◆ Raw data ◆
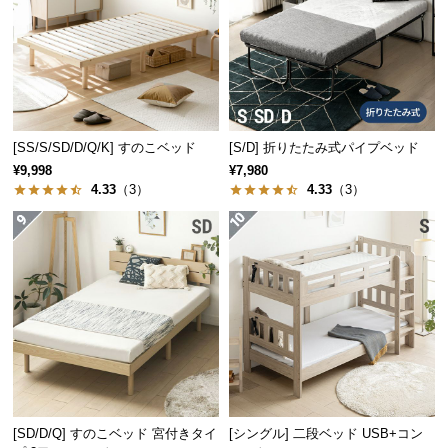
経
路
に
つ
い
て
[SS/S/SD/D/Q/K] すのこベッド
[S/D] 折りたたみ式パイプベッド
¥9,998
¥7,980
返
4.33
（3）
4.33
（3）
品・
キ
ャ
ン
セ
ル
に
つ
い
て
[SD/D/Q] すのこベッド 宮付きタイ
[シングル] 二段ベッド USB+コン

◆ Exercise requirements ◆
Except for the pictures, give the data again word for word.

◆ Answer to this task ◆
経
路
に
つ
い
て
[SS/S/SD/D/Q/K] すのこベッド
[S/D] 折りたたみ式パイプベッド
¥9,998
¥7,980
返
4.33
（3）
4.33
（3）
品・
キ
ャ
ン
セ
ル
に
つ
い
て
[SD/D/Q] すのこベッド 宮付きタイ
[シングル] 二段ベッド USB+コン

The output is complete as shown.